Jing Shao permaneció aturdido un buen rato. ¡Vaya, esto era demasiado! ¡Cómo se atrevía a decir que su esposo “come mucho y es flojo”! Así que salió corriendo tras él, decidido a “enseñarle” a su wangfei cómo respetar a su esposo. Sin embargo, apenas había dado unos pasos cuando se encontró con los oficiales de la guardia izquierda y derecha, que venían a discutir el desmantelamiento del campamento. Tuvo que contener la sonrisa en su rostro y regresar seriamente a la tienda central.
Después de que Zhao Meng llevara al ejército hacia el Paso Shengjing, Jing Shao ordenó al ejército de Shu permanecer en su posición, esperando noticias del Paso Huyaguan en cualquier momento. Él, por su parte, avanzó hacia el Paso Shengjing con las veinte mil tropas restantes y los suministros, acampando a treinta li de la puerta del paso.
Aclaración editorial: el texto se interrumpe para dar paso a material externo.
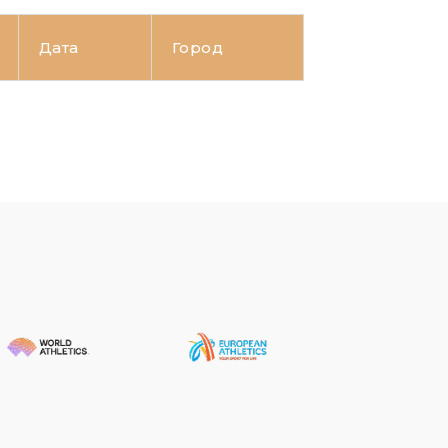
Дата
Город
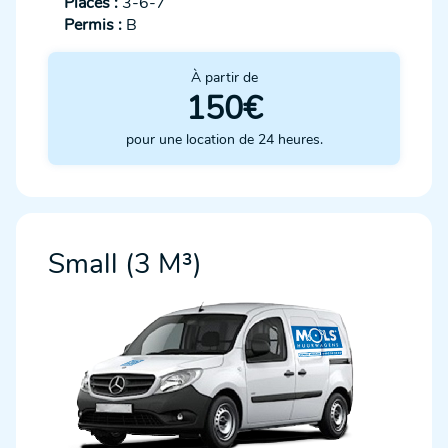
Places :
3-6-7
Permis :
B
À partir de
150€
pour une location de 24 heures.
Small (3 M³)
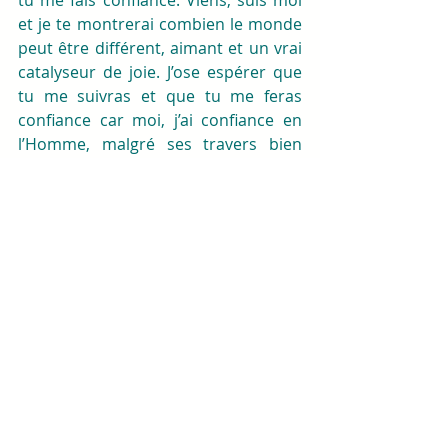
et je te montrerai combien le monde 
peut être différent, aimant et un vrai 
catalyseur de joie. J’ose espérer que 
tu me suivras et que tu me feras 
confiance car moi, j’ai confiance en 
l’Homme, malgré ses travers bien 
ancrés, je sais qu’il peut-être tout 
autre et aspirer à un monde en paix. 
Suis le chemin du cœur, il te mènera 
à moi, peu importe où tu te trouves, 
je serais là, à ta demande. Je 
ressemble à un petit lutin et je suis 
tout habillé de blanc. Je représente la 
pureté et je transporte la sagesse 
avec moi, à semer un peu partout 
dans le monde. Si tu actives les 
graines en toi alors tu pourras toi 
aussi ! Et oui !!! Alors qu’attends-tu !?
El Paso Shengjing estaba situado entre montañas. A ambos lados del camino se alzaban altas cumbres, el camino era estrecho y las pendientes empinadas. En el punto más angosto entre las dos montañas se levantaba un alto muro. La gruesa pared de ladrillos azules medía diez zhang de altura, con innumerables aspilleras para flechas. Desde abajo se podía ver vagamente el movimiento de cabezas sobre la muralla. Las pesadas puertas de madera estaban firmemente cerradas, profundamente encajadas bajo el arco de entrada. La luz del sol apenas llegaba al interior del arco, solo uno o dos remaches ocasionalmente reflejaban un brillo frío.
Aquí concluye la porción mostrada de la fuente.